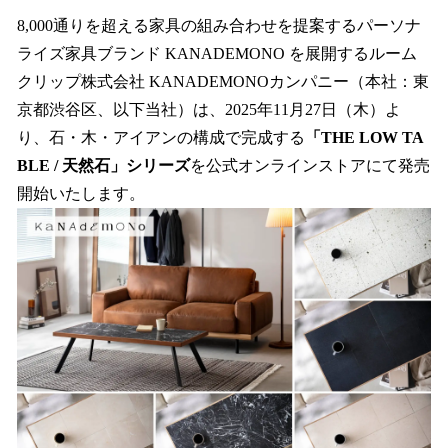
ね
！
8,000通りを超える家具の組み合わせを提案するパーソナ
数
ライズ家具ブランド KANADEMONO を展開するルーム
を
クリップ株式会社 KANADEMONOカンパニー（本社：東
読
み
京都渋谷区、以下当社）は、2025年11月27日（木）よ
込
り、石・木・アイアンの構成で完成する
「THE LOW TA
み
BLE / 天然石」シリーズ
を公式オンラインストアにて発売
中
で
開始いたします。
す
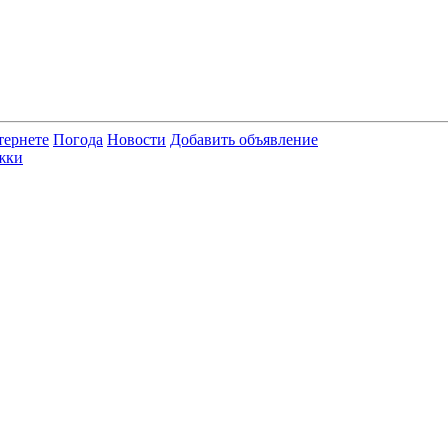
тернете
Погода
Новости
Добавить объявление
жки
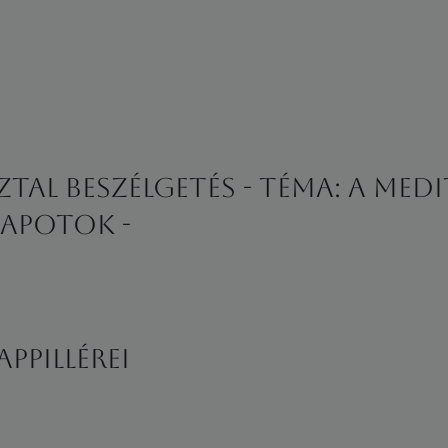
tal beszélgetés - Téma: A medi
apotok -
ppillérei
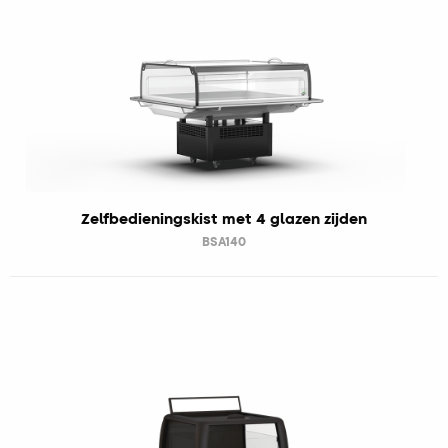
Zelfbedieningskist met 4 glazen zijden
BSA140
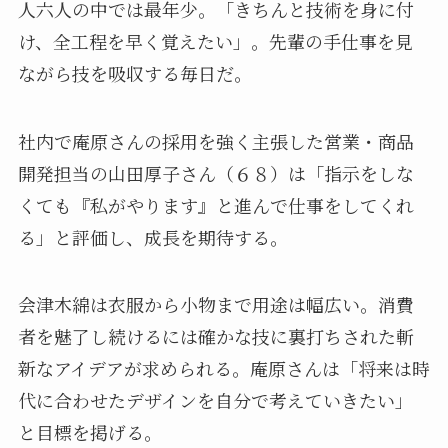
人六人の中では最年少。「きちんと技術を身に付
け、全工程を早く覚えたい」。先輩の手仕事を見
ながら技を吸収する毎日だ。
社内で庵原さんの採用を強く主張した営業・商品
開発担当の山田厚子さん（６８）は「指示をしな
くても『私がやります』と進んで仕事をしてくれ
る」と評価し、成長を期待する。
会津木綿は衣服から小物まで用途は幅広い。消費
者を魅了し続けるには確かな技に裏打ちされた斬
新なアイデアが求められる。庵原さんは「将来は時
代に合わせたデザインを自分で考えていきたい」
と目標を掲げる。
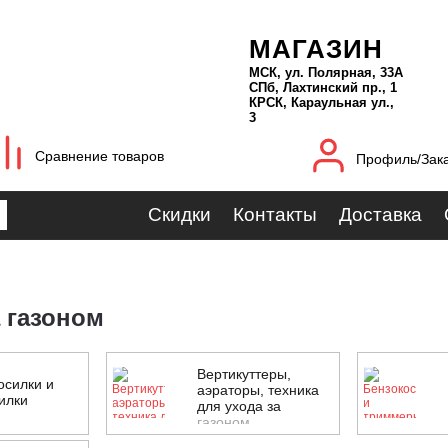
МАГАЗИН
МСК, ул. Полярная, 33А
СПб, Лахтинский пр., 1
КРСК, Караульная ул.,
3
Сравнение товаров
Профиль/Зак
Скидки
Контакты
Доставка
а газоном
Вертикуттеры,
осилки и
аэраторы, техника
илки
для ухода за
газоном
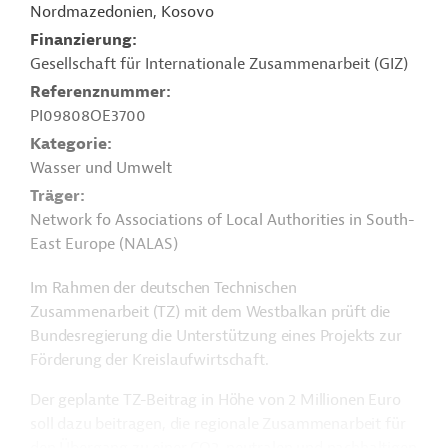
Nordmazedonien, Kosovo
Finanzierung
Gesellschaft für Internationale Zusammenarbeit (GIZ)
Referenznummer
PI09808OE3700
Kategorie
Wasser und Umwelt
Träger
Network fo Associations of Local Authorities in South-
East Europe (NALAS)
Im Rahmen der deutschen Technischen
Zusammenarbeit (TZ) mit dem Westbalkan prüft die
Bundesregierung die Unterstützung eines Projekts zur
Förderung der Kreislaufwirtschaft.
Der geplante TZ-Beitrag in Höhe von 2 Millionen Euro
soll dazu beitragen, die regionale Zusammenarbeit für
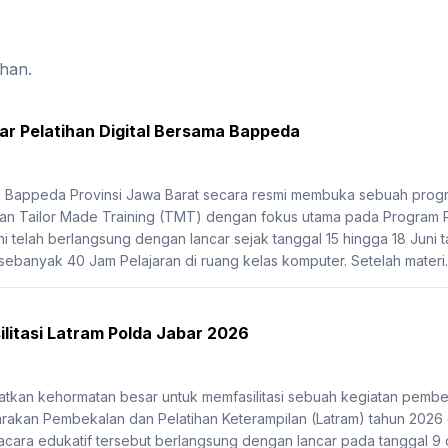
ihan.
r Pelatihan Digital Bersama Bappeda
Bappeda Provinsi Jawa Barat secara resmi membuka sebuah program
n Tailor Made Training (TMT) dengan fokus utama pada Program Pe
i telah berlangsung dengan lancar sejak tanggal 15 hingga 18 Juni ta
 sebanyak 40 Jam Pelajaran di ruang kelas komputer. Setelah materi..
litasi Latram Polda Jabar 2026
kan kehormatan besar untuk memfasilitasi sebuah kegiatan pembek
akan Pembekalan dan Pelatihan Keterampilan (Latram) tahun 2026
 acara edukatif tersebut berlangsung dengan lancar pada tanggal 9 da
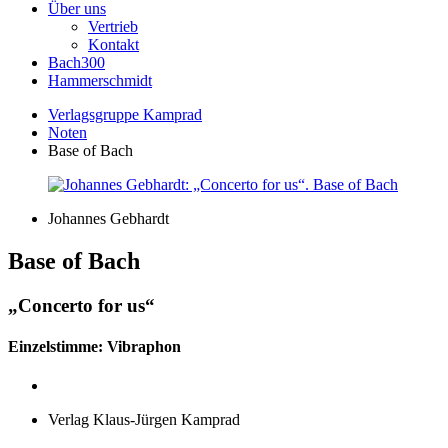
Über uns
Vertrieb
Kontakt
Bach300
Hammerschmidt
Verlagsgruppe Kamprad
Noten
Base of Bach
Johannes Gebhardt
Base of Bach
„Concerto for us“
Einzelstimme: Vibraphon
Verlag Klaus-Jürgen Kamprad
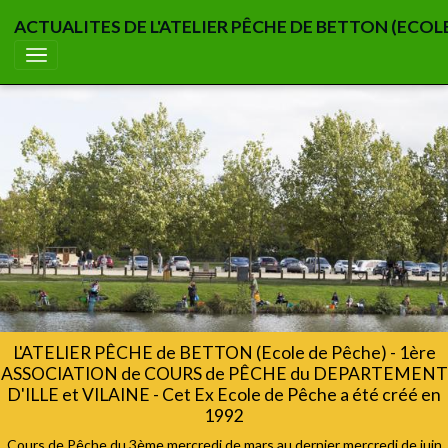
ACTUALITES DE L'ATELIER PÊCHE DE BETTON (ECOL
L'ATELIER PÊCHE de BETTON (Ecole de Pêche) - 1ère
ASSOCIATION de COURS de PÊCHE du DEPARTEMENT
D'ILLE et VILAINE - Cet Ex Ecole de Pêche a été créé en
1992
Cours de Pêche du 3ème mercredi de mars au dernier mercredi de juin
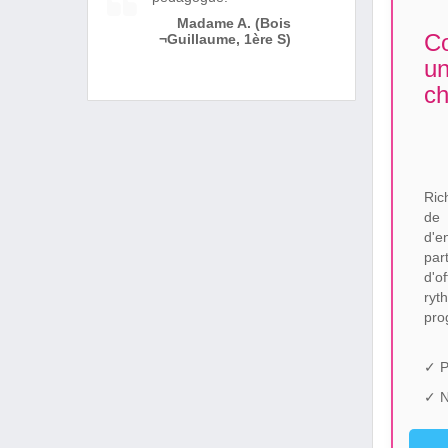
Madame A. (Bois
Co
¬Guillaume, 1ère S)
un
ch
Ric
de
d'e
par
d'o
ryt
pro
✓ P
✓ N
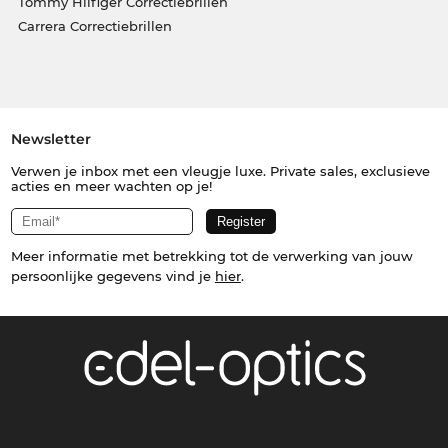
Tommy Hilfiger Correctiebrillen
Carrera Correctiebrillen
Newsletter
Verwen je inbox met een vleugje luxe. Private sales, exclusieve
acties en meer wachten op je!
Meer informatie met betrekking tot de verwerking van jouw
persoonlijke gegevens vind je
hier
.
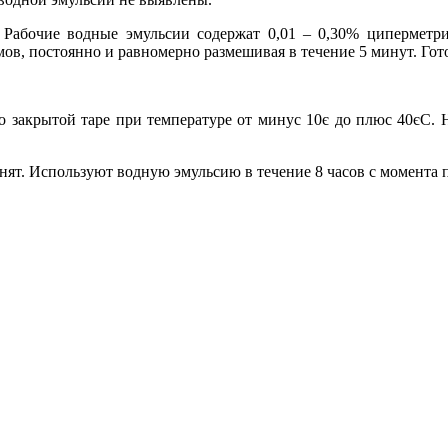
Рабочие водные эмульсии содержат 0,01 – 0,30% циперметри
, постоянно и равномерно размешивая в течение 5 минут. Готов
 закрытой таре при температуре от минус 10є до плюс 40єС. Н
ят. Используют водную эмульсию в течение 8 часов с момента 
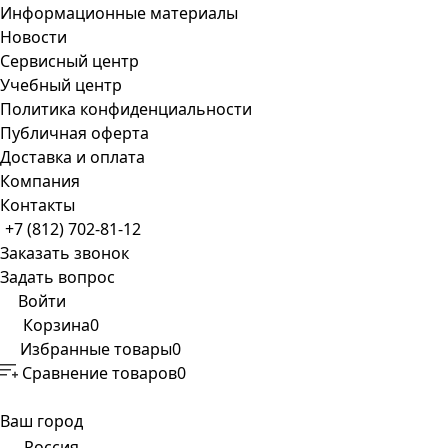
Информационные материалы
Новости
Сервисный центр
Учебный центр
Политика конфиденциальности
Публичная оферта
Доставка и оплата
Компания
Контакты
+7 (812) 702-81-12
Заказать звонок
Задать вопрос
Войти
Корзина
0
Избранные товары
0
Сравнение товаров
0
Ваш город
Россия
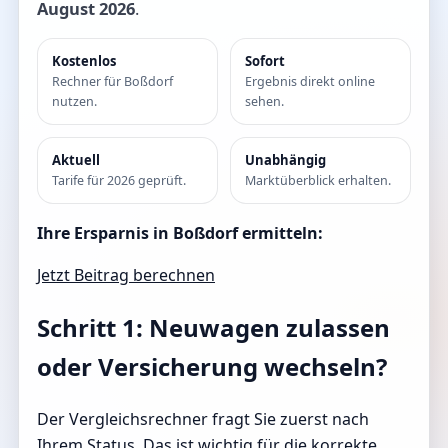
August 2026
.
Kostenlos
Sofort
Rechner für Boßdorf
Ergebnis direkt online
nutzen.
sehen.
Aktuell
Unabhängig
Tarife für 2026 geprüft.
Marktüberblick erhalten.
Ihre Ersparnis in Boßdorf ermitteln:
Jetzt Beitrag berechnen
Schritt 1: Neuwagen zulassen
oder Versicherung wechseln?
Der Vergleichsrechner fragt Sie zuerst nach
Ihrem Status. Das ist wichtig für die korrekte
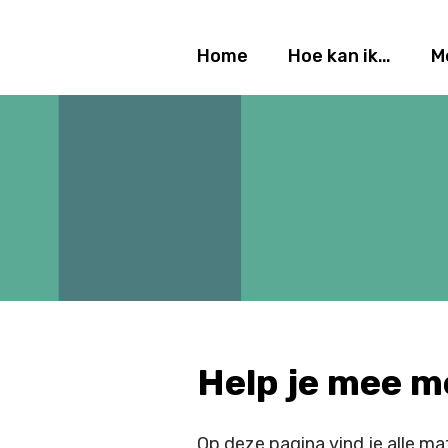
Home
Hoe kan ik…
M
Help je mee 
Op deze pagina vind je alle m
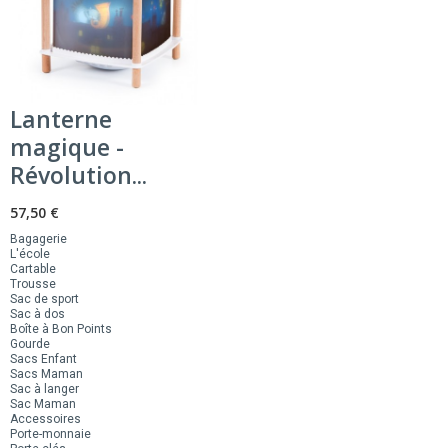
Lanterne
magique -
Révolution...
57,50 €
Bagagerie
L'école
Cartable
Trousse
Sac de sport
Sac à dos
Boîte à Bon Points
Gourde
Sacs Enfant
Sacs Maman
Sac à langer
Sac Maman
Accessoires
Porte-monnaie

● Task statement:
Print exactly the lines above that run from the one with "ライズ家具ブランド KANADEMONO を展開するルーム" to the one with "Im Rahmen der deutschen Technischen", both included. No pictures.

● Written answer:
ライズ家具ブランド KANADEMONO を展開するルーム
を
クリップ株式会社 KANADEMONOカンパニー（本社：東
読
み
京都渋谷区、以下当社）は、2025年11月27日（木）よ
込
り、石・木・アイアンの構成で完成する
「THE LOW TA
み
BLE / 天然石」シリーズ
を公式オンラインストアにて発売
中
で
開始いたします。
す
тернете
Погода
Новости
Добавить объявление
жки
tal beszélgetés - Téma: A medi
apotok -
ppillérei
Zelfbedieningskist met 4 glazen zijden
BSA140
人六人の中では最年少。「きちんと技術を身に付
け、全工程を早く覚えたい」。先輩の手仕事を見
ながら技を吸収する毎日だ。
社内で庵原さんの採用を強く主張した営業・商品
開発担当の山田厚子さん（６８）は「指示をしな
くても『私がやります』と進んで仕事をしてくれ
る」と評価し、成長を期待する。
会津木綿は衣服から小物まで用途は幅広い。消費
者を魅了し続けるには確かな技に裏打ちされた斬
新なアイデアが求められる。庵原さんは「将来は時
代に合わせたデザインを自分で考えていきたい」
と目標を掲げる。
МАГАЗИН
МСК, ул. Полярная, 33А
СПб, Лахтинский пр., 1
КРСК, Караульная ул.,
3
Сравнение товаров
Профиль/Зак
Скидки
Контакты
Доставка
а газоном
Вертикуттеры,
осилки и
аэраторы, техника
илки
для ухода за
газоном
Nordmazedonien, Kosovo
Finanzierung
Gesellschaft für Internationale Zusammenarbeit (GIZ)
Referenznummer
PI09808OE3700
Kategorie
Wasser und Umwelt
Träger
Network fo Associations of Local Authorities in South-
East Europe (NALAS)
Im Rahmen der deutschen Technischen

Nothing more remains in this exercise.